* [Task prompt] Apart from the images, reproduce every record word for word.

* [Input for this task]
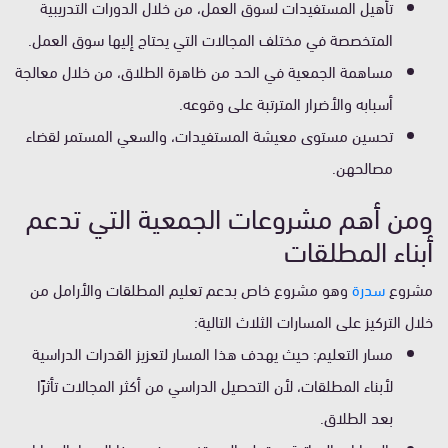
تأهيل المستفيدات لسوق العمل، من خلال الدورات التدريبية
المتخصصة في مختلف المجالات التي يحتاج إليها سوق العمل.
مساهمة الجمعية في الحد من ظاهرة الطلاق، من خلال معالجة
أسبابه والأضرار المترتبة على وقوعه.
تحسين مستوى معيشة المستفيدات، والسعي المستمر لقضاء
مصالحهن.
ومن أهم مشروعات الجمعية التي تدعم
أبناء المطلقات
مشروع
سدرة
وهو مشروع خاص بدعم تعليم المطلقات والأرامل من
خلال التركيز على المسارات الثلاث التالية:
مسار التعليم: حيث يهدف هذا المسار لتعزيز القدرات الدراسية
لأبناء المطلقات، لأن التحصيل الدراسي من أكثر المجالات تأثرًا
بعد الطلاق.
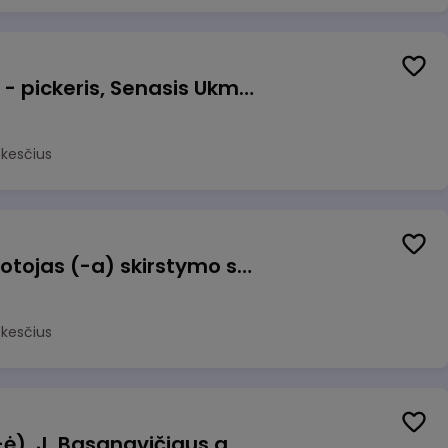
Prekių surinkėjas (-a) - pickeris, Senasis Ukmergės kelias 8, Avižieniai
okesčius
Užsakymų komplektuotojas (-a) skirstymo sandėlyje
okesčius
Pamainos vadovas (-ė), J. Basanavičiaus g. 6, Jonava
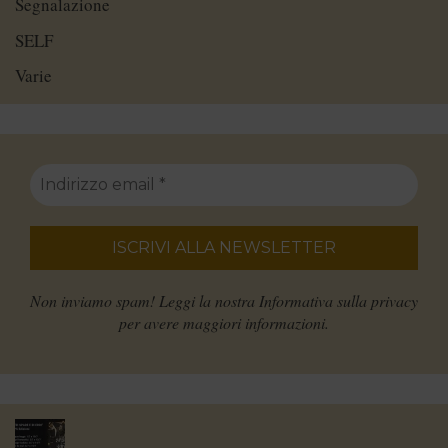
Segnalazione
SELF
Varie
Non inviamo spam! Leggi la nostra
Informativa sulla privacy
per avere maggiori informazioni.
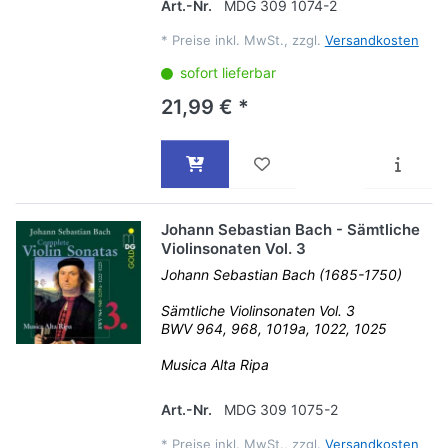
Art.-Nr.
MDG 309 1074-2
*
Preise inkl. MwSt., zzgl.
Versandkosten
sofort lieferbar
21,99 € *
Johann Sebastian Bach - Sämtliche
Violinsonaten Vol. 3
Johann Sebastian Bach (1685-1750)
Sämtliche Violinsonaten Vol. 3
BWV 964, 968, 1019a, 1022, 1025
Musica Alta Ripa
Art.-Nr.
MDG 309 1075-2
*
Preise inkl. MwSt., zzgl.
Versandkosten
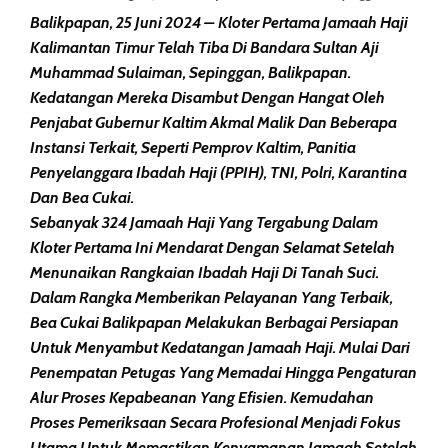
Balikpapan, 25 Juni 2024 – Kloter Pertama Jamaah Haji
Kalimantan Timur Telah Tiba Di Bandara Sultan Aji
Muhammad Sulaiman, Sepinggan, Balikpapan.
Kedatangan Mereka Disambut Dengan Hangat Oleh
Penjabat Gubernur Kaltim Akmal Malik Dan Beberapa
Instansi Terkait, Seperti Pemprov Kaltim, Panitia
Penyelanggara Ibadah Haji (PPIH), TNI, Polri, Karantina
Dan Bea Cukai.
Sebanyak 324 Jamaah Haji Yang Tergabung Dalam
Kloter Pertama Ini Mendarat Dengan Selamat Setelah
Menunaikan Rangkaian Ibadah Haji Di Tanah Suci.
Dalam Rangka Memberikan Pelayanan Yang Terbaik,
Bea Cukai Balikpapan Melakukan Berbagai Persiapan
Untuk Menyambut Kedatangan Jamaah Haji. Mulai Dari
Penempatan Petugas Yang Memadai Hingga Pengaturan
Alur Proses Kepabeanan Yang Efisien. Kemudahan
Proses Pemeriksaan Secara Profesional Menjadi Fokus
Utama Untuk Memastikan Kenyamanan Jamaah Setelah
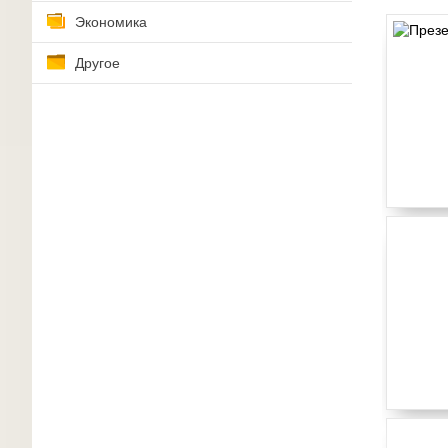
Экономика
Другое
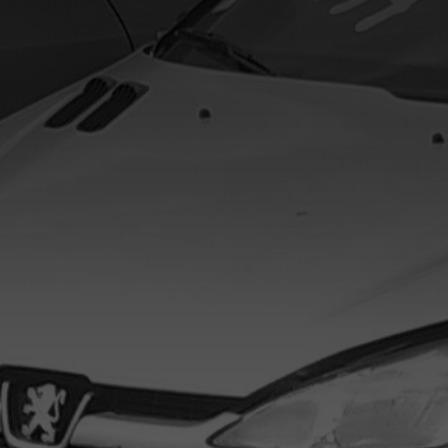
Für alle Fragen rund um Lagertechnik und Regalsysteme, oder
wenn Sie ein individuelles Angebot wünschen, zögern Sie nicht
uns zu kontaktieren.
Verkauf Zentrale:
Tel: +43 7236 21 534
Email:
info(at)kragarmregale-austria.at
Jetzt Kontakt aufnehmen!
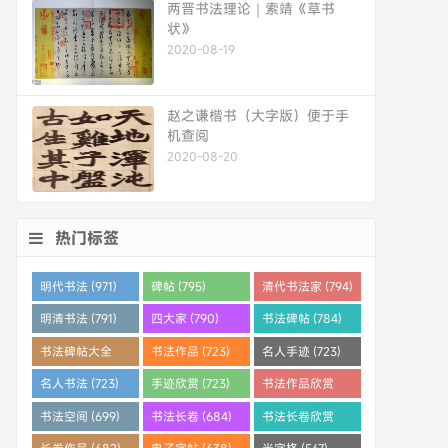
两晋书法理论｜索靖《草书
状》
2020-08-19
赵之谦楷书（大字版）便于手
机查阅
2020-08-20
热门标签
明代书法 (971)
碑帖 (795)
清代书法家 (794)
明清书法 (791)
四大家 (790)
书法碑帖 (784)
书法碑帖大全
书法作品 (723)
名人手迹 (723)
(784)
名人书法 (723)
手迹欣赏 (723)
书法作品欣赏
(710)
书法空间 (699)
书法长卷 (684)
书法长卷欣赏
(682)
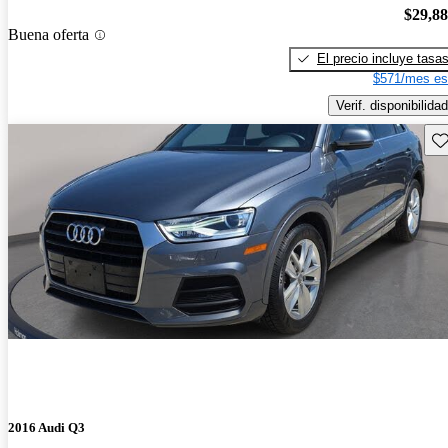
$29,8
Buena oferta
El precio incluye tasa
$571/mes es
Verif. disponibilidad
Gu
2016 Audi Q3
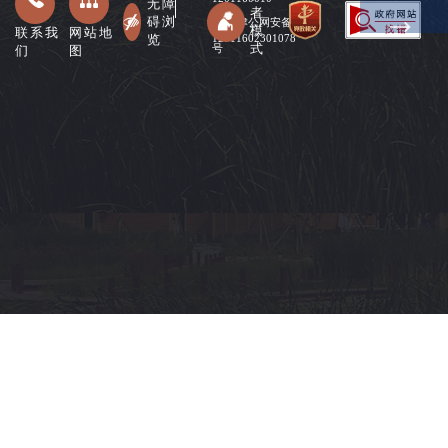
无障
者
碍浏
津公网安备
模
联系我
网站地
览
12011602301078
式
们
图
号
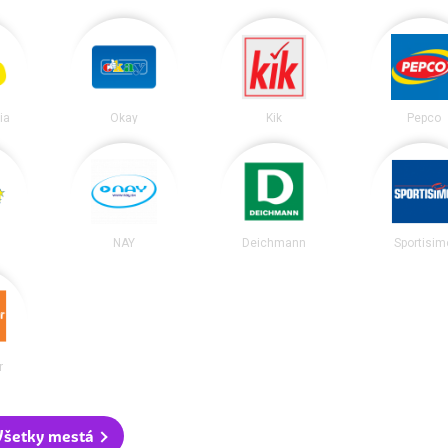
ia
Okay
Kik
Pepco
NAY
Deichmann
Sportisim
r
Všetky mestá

* [Solution to this exercise]
تأهيل المستفيدات لسوق العمل، من خلال الدورات التدريبية
المتخصصة في مختلف المجالات التي يحتاج إليها سوق العمل.
مساهمة الجمعية في الحد من ظاهرة الطلاق، من خلال معالجة
أسبابه والأضرار المترتبة على وقوعه.
تحسين مستوى معيشة المستفيدات، والسعي المستمر لقضاء
مصالحهن.
ومن أهم مشروعات الجمعية التي تدعم
أبناء المطلقات
مشروع
سدرة
وهو مشروع خاص بدعم تعليم المطلقات والأرامل من
خلال التركيز على المسارات الثلاث التالية:
مسار التعليم: حيث يهدف هذا المسار لتعزيز القدرات الدراسية
لأبناء المطلقات، لأن التحصيل الدراسي من أكثر المجالات تأثرًا
بعد الطلاق.
Prekių surinkėjas (-a) - pickeris, Senasis Ukmergės kelias 8, Avižieniai
okesčius
Užsakymų komplektuotojas (-a) skirstymo sandėlyje
okesčius
Pamainos vadovas (-ė), J. Basanavičiaus g. 6, Jonava
Segnalazione
SELF
Varie
Non inviamo spam! Leggi la nostra
Informativa sulla privacy
per avere maggiori informazioni.
Art.-Nr.
MDG 309 1074-2
*
Preise inkl. MwSt., zzgl.
Versandkosten
sofort lieferbar
21,99 € *
Johann Sebastian Bach - Sämtliche
Violinsonaten Vol. 3
Johann Sebastian Bach (1685-1750)
Sämtliche Violinsonaten Vol. 3
BWV 964, 968, 1019a, 1022, 1025
Musica Alta Ripa
Art.-Nr.
MDG 309 1075-2
*
Preise inkl. MwSt., zzgl.
Versandkosten
Balikpapan, 25 Juni 2024 – Kloter Pertama Jamaah Haji
Kalimantan Timur Telah Tiba Di Bandara Sultan Aji
Muhammad Sulaiman, Sepinggan, Balikpapan.
Kedatangan Mereka Disambut Dengan Hangat Oleh
Penjabat Gubernur Kaltim Akmal Malik Dan Beberapa
Instansi Terkait, Seperti Pemprov Kaltim, Panitia
Penyelanggara Ibadah Haji (PPIH), TNI, Polri, Karantina
Dan Bea Cukai.
Sebanyak 324 Jamaah Haji Yang Tergabung Dalam
Kloter Pertama Ini Mendarat Dengan Selamat Setelah
Menunaikan Rangkaian Ibadah Haji Di Tanah Suci.
Dalam Rangka Memberikan Pelayanan Yang Terbaik,
Bea Cukai Balikpapan Melakukan Berbagai Persiapan
Untuk Menyambut Kedatangan Jamaah Haji. Mulai Dari
Penempatan Petugas Yang Memadai Hingga Pengaturan
Alur Proses Kepabeanan Yang Efisien. Kemudahan
Proses Pemeriksaan Secara Profesional Menjadi Fokus
Utama Untuk Memastikan Kenyamanan Jamaah Setelah
Экономика
Другое
Für alle Fragen rund um Lagertechnik und Regalsysteme, oder
wenn Sie ein individuelles Angebot wünschen, zögern Sie nicht
uns zu kontaktieren.
Verkauf Zentrale:
Tel: +43 7236 21 534
Email:
info(at)kragarmregale-austria.at
Jetzt Kontakt aufnehmen!
两晋书法理论｜索靖《草书
状》
2020-08-19
赵之谦楷书（大字版）便于手
机查阅
2020-08-20
热门标签
明代书法 (971)
碑帖 (795)
清代书法家 (794)
明清书法 (791)
四大家 (790)
书法碑帖 (784)
书法碑帖大全
书法作品 (723)
名人手迹 (723)
(784)
名人书法 (723)
手迹欣赏 (723)
书法作品欣赏
(710)
书法空间 (699)
书法长卷 (684)
书法长卷欣赏
(682)
$29,8
Buena oferta
El precio incluye tasa
$571/mes es
Verif. disponibilidad
Gu
2016 Audi Q3
无障
者
碍浏
津公网安备
模
联系我
网站地
览
12011602301078
式
们
图
号
ia
Okay
Kik
Pepco
NAY
Deichmann
Sportisim
r
Všetky mestá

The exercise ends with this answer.